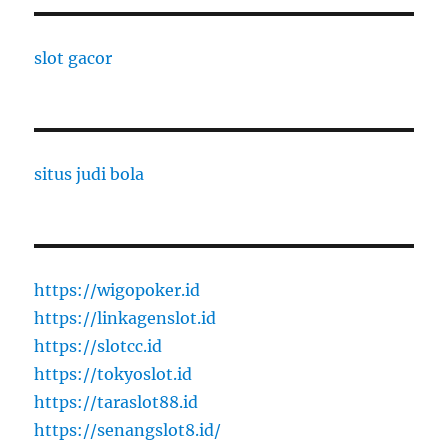
slot gacor
situs judi bola
https://wigopoker.id
https://linkagenslot.id
https://slotcc.id
https://tokyoslot.id
https://taraslot88.id
https://senangslot8.id/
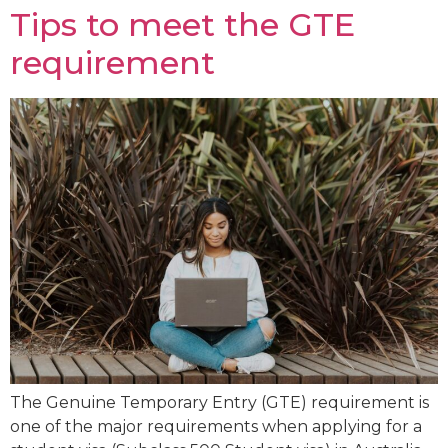
Tips to meet the GTE
requirement
The Genuine Temporary Entry (GTE) requirement is
one of the major requirements when applying for a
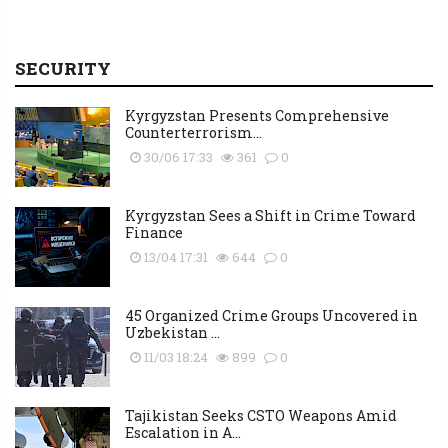
SECURITY
Kyrgyzstan Presents Comprehensive
Counterterrorism...
30/06 17:33
361
0
Kyrgyzstan Sees a Shift in Crime Toward
Finance
13/04 17:31
644
0
45 Organized Crime Groups Uncovered in
Uzbekistan ...
11/03 18:24
899
0
Tajikistan Seeks CSTO Weapons Amid
Escalation in A...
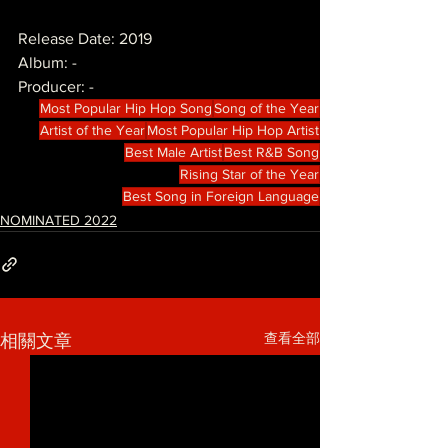
Release Date: 2019
Album: -
Producer: -
Most Popular Hip Hop Song
Song of the Year
Artist of the Year
Most Popular Hip Hop Artist
Best Male Artist
Best R&B Song
Rising Star of the Year
Best Song in Foreign Language
NOMINATED 2022
查看全部
相關文章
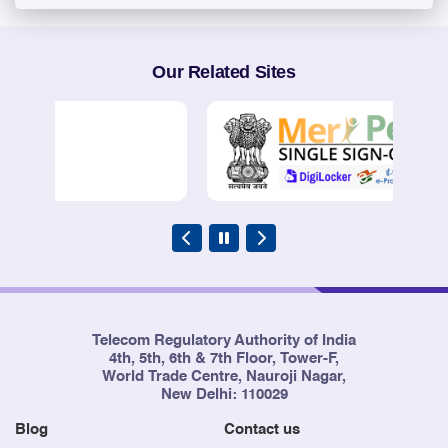
Our Related Sites
Telecom Regulatory Authority of India
4th, 5th, 6th & 7th Floor, Tower-F,
World Trade Centre, Nauroji Nagar,
New Delhi: 110029
Blog
Contact us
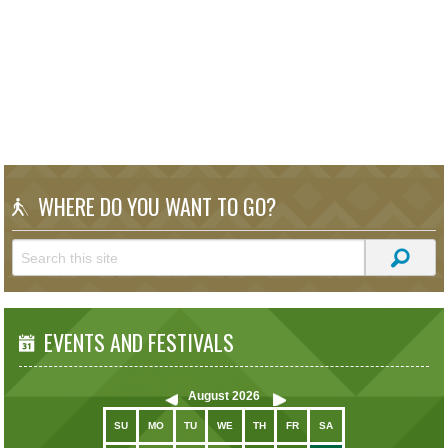
WHERE DO YOU WANT TO GO?
EVENTS AND FESTIVALS
August
2026
SU
MO
TU
WE
TH
FR
SA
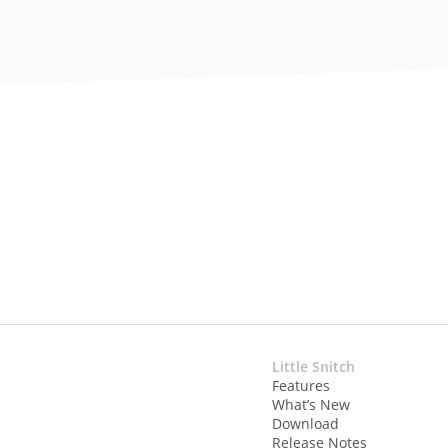
Little Snitch
Features
What’s New
Download
Release Notes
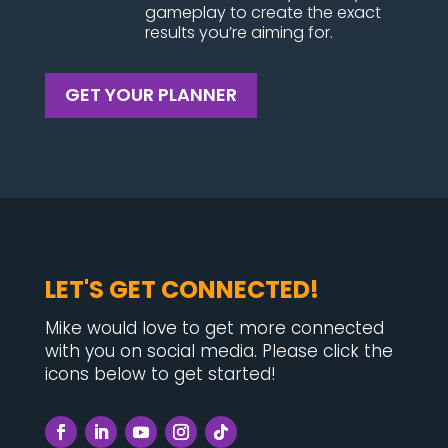
gameplay to create the exact
results you’re aiming for.
GET YOUR PLANNER
LET'S GET CONNECTED!
Mike would love to get more connected
with you on social media. Please click the
icons below to get started!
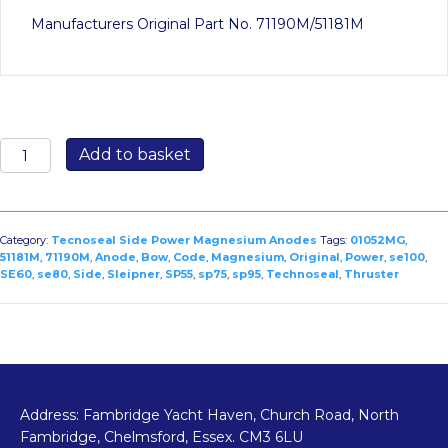
Manufacturers Original Part No. 71190M/51181M
01052MG:
Add to basket
Side
Power
–
Sleipner
Category:
Tecnoseal Side Power Magnesium Anodes
Tags:
01052MG
,
Bow
51181M
,
71190M
,
Anode
,
Bow
,
Code
,
Magnesium
,
Original
,
Power
,
se100
,
SE60
,
se80
,
Side
,
Sleipner
,
SP55
,
sp75
,
sp95
,
Technoseal
,
Thruster
Thruster
Anode
for
SP55/SP75/SP95/SE60/SE80/SE100
–
Original
Code
Address: Fambridge Yacht Haven, Church Road, North
71190M/51181M
Fambridge, Chelmsford, Essex. CM3 6LU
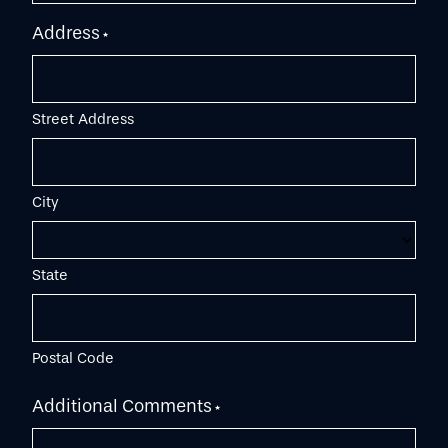
Address
*
Street Address
City
State
Postal Code
Additional Comments
*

+++

▶ [Work instruction]:
Would you please write out the entries in full, exactly as they read, but without pictures?

▶ [Written answer]:
slot gacor
situs judi bola
https://wigopoker.id
https://linkagenslot.id
https://slotcc.id
https://tokyoslot.id
https://taraslot88.id
https://senangslot8.id/
Tips to meet the GTE
requirement
The Genuine Temporary Entry (GTE) requirement is
one of the major requirements when applying for a
SECURITY
Kyrgyzstan Presents Comprehensive
Counterterrorism...
30/06 17:33
361
0
Kyrgyzstan Sees a Shift in Crime Toward
Finance
13/04 17:31
644
0
45 Organized Crime Groups Uncovered in
Uzbekistan ...
11/03 18:24
899
0
Tajikistan Seeks CSTO Weapons Amid
Escalation in A...
Release Date: 2019
Album: -
Producer: -
Most Popular Hip Hop Song
Song of the Year
Artist of the Year
Most Popular Hip Hop Artist
Best Male Artist
Best R&B Song
Rising Star of the Year
Best Song in Foreign Language
NOMINATED 2022
查看全部
相關文章
Our Related Sites
Telecom Regulatory Authority of India
4th, 5th, 6th & 7th Floor, Tower-F,
World Trade Centre, Nauroji Nagar,
New Delhi: 110029
Blog
Contact us
WHERE DO YOU WANT TO GO?
EVENTS AND FESTIVALS
August
2026
SU
MO
TU
WE
TH
FR
SA
Little Snitch
Features
What’s New
Download
Release Notes
gameplay to create the exact
results you’re aiming for.
GET YOUR PLANNER
LET'S GET CONNECTED!
Mike would love to get more connected
with you on social media. Please click the
icons below to get started!
Manufacturers Original Part No. 71190M/51181M
01052MG:
Add to basket
Side
Power
–
Sleipner
Category:
Tecnoseal Side Power Magnesium Anodes
Tags:
01052MG
,
Bow
51181M
,
71190M
,
Anode
,
Bow
,
Code
,
Magnesium
,
Original
,
Power
,
se100
,
SE60
,
se80
,
Side
,
Sleipner
,
SP55
,
sp75
,
sp95
,
Technoseal
,
Thruster
Thruster
Anode
for
SP55/SP75/SP95/SE60/SE80/SE100
–
Original
Code
Address: Fambridge Yacht Haven, Church Road, North
71190M/51181M
Fambridge, Chelmsford, Essex. CM3 6LU
Address
*
Street Address
City
State
Postal Code
Additional Comments
*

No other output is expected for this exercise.